On Tue, Jun 18, 2013 at 12:46 PM, Russell King - ARM Linux linux@arm.linux.org.uk wrote:
Note: the existing stuff does have the nice side effect of being able to pass buffers which do not have a struct page * associated with them through the dma_buf API - I think we can still preserve that by having dma_buf provide a couple of new APIs to do the SG list map/sync/unmap, but in any case we need to fix the existing API so that:
dma_buf_map_attachment() becomes dma_buf_get_sg() dma_buf_unmap_attachment() becomes dma_buf_put_sg()
both getting rid of the DMA direction argument, and then we have four new dma_buf calls:
dma_buf_map_sg() dma_buf_unmap_sg() dma_buf_sync_sg_for_cpu() dma_buf_sync_sg_for_device()
which do the actual sg map/unmap via the DMA API *at the appropriate time for DMA*.

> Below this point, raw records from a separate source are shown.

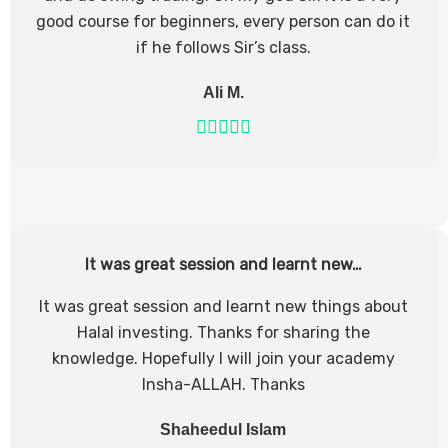
good course for beginners, every person can do it
if he follows Sir’s class.
Ali M.
It was great session and learnt new…
It was great session and learnt new things about
Halal investing. Thanks for sharing the
knowledge. Hopefully I will join your academy
Insha-ALLAH. Thanks
Shaheedul Islam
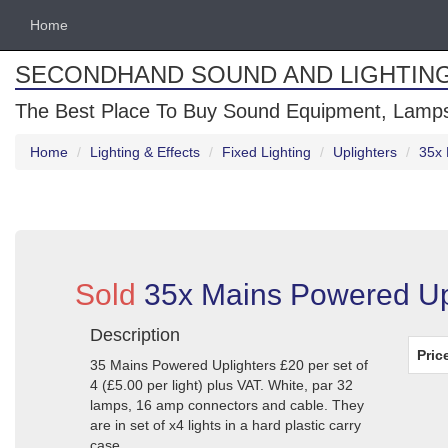
Home
SECONDHAND SOUND AND LIGHTIN
The Best Place To Buy Sound Equipment, Lamps
Home
Lighting & Effects
Fixed Lighting
Uplighters
35x 
Sold
35x Mains Powered Upl
Description
Pric
35 Mains Powered Uplighters £20 per set of
4 (£5.00 per light) plus VAT. White, par 32
lamps, 16 amp connectors and cable. They
are in set of x4 lights in a hard plastic carry
case.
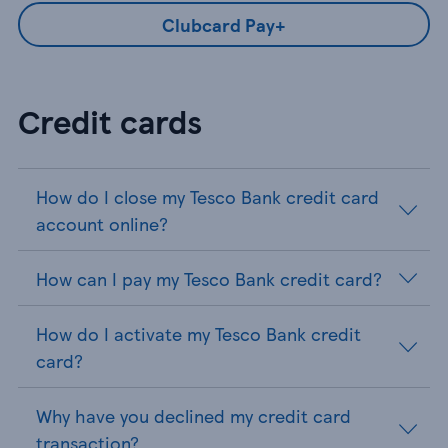
Clubcard Pay+
Credit cards
How do I close my Tesco Bank credit card
account online?
How can I pay my Tesco Bank credit card?
How do I activate my Tesco Bank credit
card?
Why have you declined my credit card
transaction?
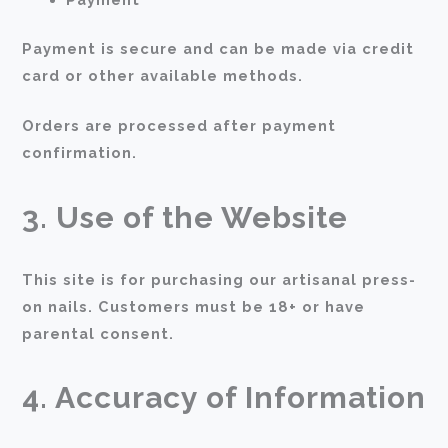
Payment is secure and can be made via credit
card or other available methods.
Orders are processed after payment
confirmation.
3. Use of the Website
This site is for purchasing our artisanal press-
on nails. Customers must be 18+ or have
parental consent.
4. Accuracy of Information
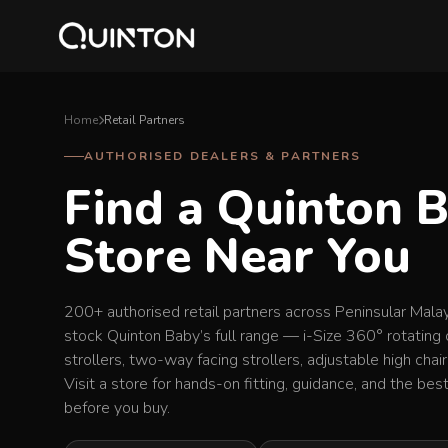
Home
Retail Partners
AUTHORISED DEALERS & PARTNERS
Find a Quinton 
Store Near You
200+ authorised retail partners across Peninsular Mala
stock Quinton Baby’s full range — i-Size 360° rotating 
strollers, two-way facing strollers, adjustable high chai
Visit a store for hands-on fitting, guidance, and the be
before you buy.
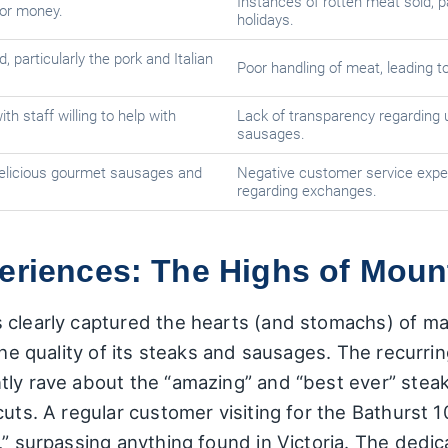
Instances of rotten meat sold, p
for money.
holidays.
 particularly the pork and Italian
Poor handling of meat, leading 
h staff willing to help with
Lack of transparency regarding 
sausages.
delicious gourmet sausages and
Negative customer service exper
regarding exchanges.
periences: The Highs of Moun
 clearly captured the hearts (and stomachs) of m
the quality of its steaks and sausages. The recurri
tly rave about the “amazing” and “best ever” steak
cuts. A regular customer visiting for the Bathurst 1
,” surpassing anything found in Victoria. The dedi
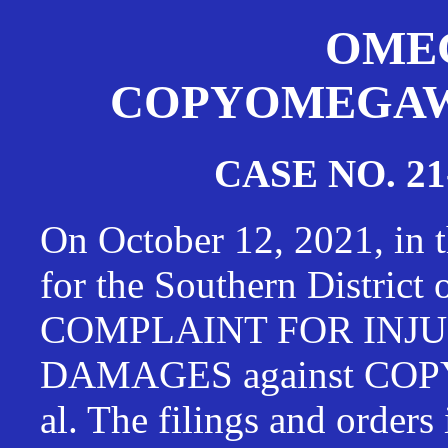
OMEG
COPYOMEGAWAT
CASE NO. 21
On October 12, 2021, in t
for the Southern District
COMPLAINT FOR INJU
DAMAGES against CO
al. The filings and orders 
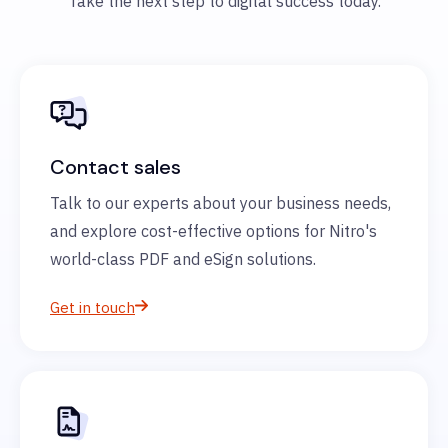
Take the next step to digital success today.
Contact sales
Talk to our experts about your business needs,
and explore cost-effective options for Nitro's
world-class PDF and eSign solutions.
Get in touch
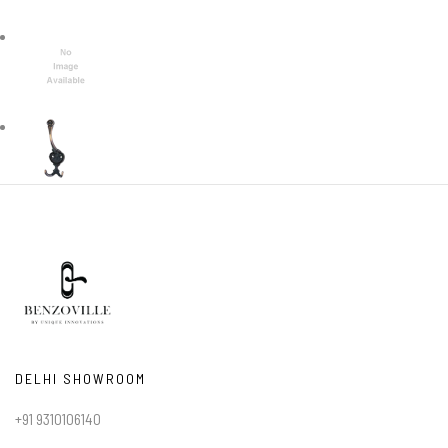
DELHI SHOWROOM
+91 9310106140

Hm, my idea was to just add a dma_buf_sync_attchment for the device side syncing, since the cpu access stuff is already bracketed with the begin/end cpu access stuff. We might need a sync_for_cpu or so for mmap, but imo mmap support for dma_buf is a bit insane anyway, so I don't care too much about it.
Since such dma mappings would be really longstanding in most cases anyway drivers could just map with BIDIRECTIONAL and do all the real flushing with the new sync stuff.
Note that the DMA API debug doesn't allow you to change the direction argument on an existing mapping (neither should it, again this is documented in the DMA API stuff in Documentation/). This is where you would need the complete set of four functions I mention above which reflect the functionality of the DMA API.
[Been travelling a bit, hence the delay.]
Just a quick question on your assertion that we need all four functions: Since we already have begin/end_cpu_access functions (intention here was to allow the dma_buf exporter to ensure the memory is pinned, e.g. for swapable gem objects, but also allow cpu cache flushing if required) do we still need the sync_sg_for_cpu? At least with i915 as the exporter we currently hide the cflushing behind our begin_cpu_access callback. For device dma we currently punt on it due to lack of the dma_buf_sync_sg_for_device interface.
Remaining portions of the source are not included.